Page 27 of Heavy Hitter

She’s not having fun anymore, is the problem.

It’s not that she misses him, Lacey tells herself, settling in beside Claire for a viewing of 10 Things I Hate About You after her show on Friday night. It was just exciting, that’s all—having a crush, the way it gave her days a kind of forward momentum. A reward at the end of the night. Not that the shows aren’t a reward in themselves, obviously; not that the tour isn’t enough to keep her busy and fulfilled. The performances are 180 minutes long, her set list covering forty songs from nine different albums. She’s got sixteen costume changes, four different sets, pyrotechnics so impressive they scared her the first time she saw the demos. She trained by running on a treadmill singing the whole set list start to finish every day for five solid months. She should be giving it her full and undivided attention. Her fans deserve that much at least.

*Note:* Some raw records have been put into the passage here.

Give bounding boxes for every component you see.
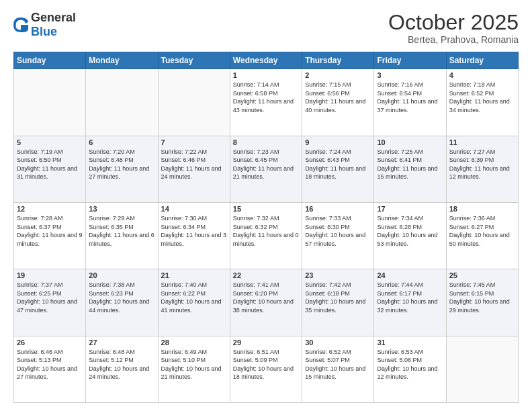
calendar-cell: 23Sunrise: 7:42 AMSunset: 6:18 PMDayligh… xyxy=(302,269,374,336)
logo-icon xyxy=(13,17,28,32)
calendar-cell: 29Sunrise: 6:51 AMSunset: 5:09 PMDayligh… xyxy=(230,336,302,402)
day-info: Sunrise: 6:53 AMSunset: 5:06 PMDaylight:… xyxy=(377,348,443,381)
day-info: Sunrise: 7:14 AMSunset: 6:58 PMDaylight:… xyxy=(233,81,299,114)
calendar-cell: 5Sunrise: 7:19 AMSunset: 6:50 PMDaylight… xyxy=(14,136,86,202)
day-number: 6 xyxy=(89,138,154,146)
calendar-week-row: 19Sunrise: 7:37 AMSunset: 6:25 PMDayligh… xyxy=(14,269,519,336)
location: Bertea, Prahova, Romania xyxy=(388,34,519,45)
day-number: 3 xyxy=(377,71,443,79)
calendar-cell: 10Sunrise: 7:25 AMSunset: 6:41 PMDayligh… xyxy=(374,136,446,202)
day-info: Sunrise: 7:42 AMSunset: 6:18 PMDaylight:… xyxy=(305,281,371,314)
header: General Blue October 2025 Bertea, Prahov… xyxy=(13,11,519,45)
calendar-cell: 9Sunrise: 7:24 AMSunset: 6:43 PMDaylight… xyxy=(302,136,374,202)
day-info: Sunrise: 7:22 AMSunset: 6:46 PMDaylight:… xyxy=(161,148,227,181)
day-info: Sunrise: 7:38 AMSunset: 6:23 PMDaylight:… xyxy=(89,281,154,314)
calendar-cell: 20Sunrise: 7:38 AMSunset: 6:23 PMDayligh… xyxy=(86,269,158,336)
day-info: Sunrise: 7:27 AMSunset: 6:39 PMDaylight:… xyxy=(449,148,515,181)
day-number: 12 xyxy=(17,205,83,213)
day-info: Sunrise: 6:48 AMSunset: 5:12 PMDaylight:… xyxy=(89,348,154,381)
day-info: Sunrise: 7:34 AMSunset: 6:28 PMDaylight:… xyxy=(377,214,443,248)
calendar-cell: 8Sunrise: 7:23 AMSunset: 6:45 PMDaylight… xyxy=(230,136,302,202)
calendar-cell: 27Sunrise: 6:48 AMSunset: 5:12 PMDayligh… xyxy=(86,336,158,402)
day-number: 9 xyxy=(305,138,371,146)
calendar-week-row: 5Sunrise: 7:19 AMSunset: 6:50 PMDaylight… xyxy=(14,136,519,202)
calendar-cell xyxy=(158,69,230,136)
col-friday: Friday xyxy=(374,52,446,69)
day-number: 7 xyxy=(161,138,227,146)
day-info: Sunrise: 6:49 AMSunset: 5:10 PMDaylight:… xyxy=(161,348,227,381)
day-info: Sunrise: 7:36 AMSunset: 6:27 PMDaylight:… xyxy=(449,214,515,248)
col-monday: Monday xyxy=(86,52,158,69)
day-info: Sunrise: 7:23 AMSunset: 6:45 PMDaylight:… xyxy=(233,148,299,181)
col-wednesday: Wednesday xyxy=(230,52,302,69)
day-number: 5 xyxy=(17,138,83,146)
calendar-cell: 3Sunrise: 7:16 AMSunset: 6:54 PMDaylight… xyxy=(374,69,446,136)
logo: General Blue xyxy=(13,11,76,39)
day-number: 22 xyxy=(233,271,299,279)
day-number: 17 xyxy=(377,205,443,213)
day-info: Sunrise: 6:52 AMSunset: 5:07 PMDaylight:… xyxy=(305,348,371,381)
day-info: Sunrise: 7:25 AMSunset: 6:41 PMDaylight:… xyxy=(377,148,443,181)
day-info: Sunrise: 7:37 AMSunset: 6:25 PMDaylight:… xyxy=(17,281,83,314)
day-info: Sunrise: 7:30 AMSunset: 6:34 PMDaylight:… xyxy=(161,214,227,248)
day-info: Sunrise: 7:29 AMSunset: 6:35 PMDaylight:… xyxy=(89,214,154,248)
calendar-cell: 28Sunrise: 6:49 AMSunset: 5:10 PMDayligh… xyxy=(158,336,230,402)
calendar-cell: 18Sunrise: 7:36 AMSunset: 6:27 PMDayligh… xyxy=(446,202,518,269)
calendar-header-row: Sunday Monday Tuesday Wednesday Thursday… xyxy=(14,52,519,69)
day-number: 18 xyxy=(449,205,515,213)
calendar-cell: 2Sunrise: 7:15 AMSunset: 6:56 PMDaylight… xyxy=(302,69,374,136)
day-info: Sunrise: 7:15 AMSunset: 6:56 PMDaylight:… xyxy=(305,81,371,114)
day-number: 28 xyxy=(161,338,227,347)
day-number: 14 xyxy=(161,205,227,213)
day-number: 11 xyxy=(449,138,515,146)
calendar-cell: 12Sunrise: 7:28 AMSunset: 6:37 PMDayligh… xyxy=(14,202,86,269)
day-number: 10 xyxy=(377,138,443,146)
calendar-week-row: 1Sunrise: 7:14 AMSunset: 6:58 PMDaylight… xyxy=(14,69,519,136)
day-number: 8 xyxy=(233,138,299,146)
logo-general: General xyxy=(31,11,76,24)
day-number: 24 xyxy=(377,271,443,279)
day-info: Sunrise: 7:40 AMSunset: 6:22 PMDaylight:… xyxy=(161,281,227,314)
calendar-week-row: 12Sunrise: 7:28 AMSunset: 6:37 PMDayligh… xyxy=(14,202,519,269)
calendar-week-row: 26Sunrise: 6:46 AMSunset: 5:13 PMDayligh… xyxy=(14,336,519,402)
calendar-cell: 22Sunrise: 7:41 AMSunset: 6:20 PMDayligh… xyxy=(230,269,302,336)
calendar-cell: 24Sunrise: 7:44 AMSunset: 6:17 PMDayligh… xyxy=(374,269,446,336)
calendar-cell: 15Sunrise: 7:32 AMSunset: 6:32 PMDayligh… xyxy=(230,202,302,269)
logo-blue: Blue xyxy=(31,25,57,38)
calendar-table: Sunday Monday Tuesday Wednesday Thursday… xyxy=(13,52,519,403)
logo-text: General Blue xyxy=(31,11,76,39)
day-number: 26 xyxy=(17,338,83,347)
day-info: Sunrise: 7:45 AMSunset: 6:15 PMDaylight:… xyxy=(449,281,515,314)
calendar-cell: 31Sunrise: 6:53 AMSunset: 5:06 PMDayligh… xyxy=(374,336,446,402)
day-number: 15 xyxy=(233,205,299,213)
day-number: 21 xyxy=(161,271,227,279)
title-section: October 2025 Bertea, Prahova, Romania xyxy=(388,11,519,45)
day-number: 29 xyxy=(233,338,299,347)
day-info: Sunrise: 7:19 AMSunset: 6:50 PMDaylight:… xyxy=(17,148,83,181)
day-info: Sunrise: 7:44 AMSunset: 6:17 PMDaylight:… xyxy=(377,281,443,314)
col-sunday: Sunday xyxy=(14,52,86,69)
calendar-cell: 7Sunrise: 7:22 AMSunset: 6:46 PMDaylight… xyxy=(158,136,230,202)
day-number: 2 xyxy=(305,71,371,79)
day-info: Sunrise: 7:18 AMSunset: 6:52 PMDaylight:… xyxy=(449,81,515,114)
calendar-cell: 6Sunrise: 7:20 AMSunset: 6:48 PMDaylight… xyxy=(86,136,158,202)
day-number: 30 xyxy=(305,338,371,347)
day-info: Sunrise: 7:41 AMSunset: 6:20 PMDaylight:… xyxy=(233,281,299,314)
day-number: 27 xyxy=(89,338,154,347)
day-number: 25 xyxy=(449,271,515,279)
calendar-cell: 4Sunrise: 7:18 AMSunset: 6:52 PMDaylight… xyxy=(446,69,518,136)
day-info: Sunrise: 7:28 AMSunset: 6:37 PMDaylight:… xyxy=(17,214,83,248)
day-info: Sunrise: 6:46 AMSunset: 5:13 PMDaylight:… xyxy=(17,348,83,381)
day-number: 23 xyxy=(305,271,371,279)
calendar-cell: 30Sunrise: 6:52 AMSunset: 5:07 PMDayligh… xyxy=(302,336,374,402)
month-title: October 2025 xyxy=(388,11,519,34)
calendar-cell: 21Sunrise: 7:40 AMSunset: 6:22 PMDayligh… xyxy=(158,269,230,336)
day-number: 31 xyxy=(377,338,443,347)
day-info: Sunrise: 7:32 AMSunset: 6:32 PMDaylight:… xyxy=(233,214,299,248)
calendar-cell: 16Sunrise: 7:33 AMSunset: 6:30 PMDayligh… xyxy=(302,202,374,269)
col-saturday: Saturday xyxy=(446,52,518,69)
day-number: 19 xyxy=(17,271,83,279)
calendar-cell: 19Sunrise: 7:37 AMSunset: 6:25 PMDayligh… xyxy=(14,269,86,336)
day-number: 16 xyxy=(305,205,371,213)
col-thursday: Thursday xyxy=(302,52,374,69)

She’ll recommit herself to her artistic calling, Lacey decides as the stage lights dim on Saturday evening, the screams of the crowd so loud and adoring she can feel them in her molars. She’ll throw herself into her creative work. Forget the Catwoman house; she’ll move to a yurt in the desert. Swear off men altogether and make ceremonial vows to herself.

Lacey Logan’s North American tour ends the last Saturday in September with three sold-out shows in Calgary. She flies back to LA the following morning, then proceeds to spend four full days in bed, drinking smoothies and eating Chik’n Nuggets and watching the entirety of the run of Riverdale in one long, weird binge. As soon as it’s over, she remembers absolutely nothing about it. It occurs to her to wonder if she might be depressed.

On the morning of Day 5, she’s drinking her latte on the patio—Look at me getting fresh air! she texted Claire, who sent back the confetti emoji—when her phone dings with a news alert from ESPN, which Lacey signed up for when she was briefly considering becoming a sports person. Orioles Catcher Jimmy Hodges Announces Retirement, it proclaims.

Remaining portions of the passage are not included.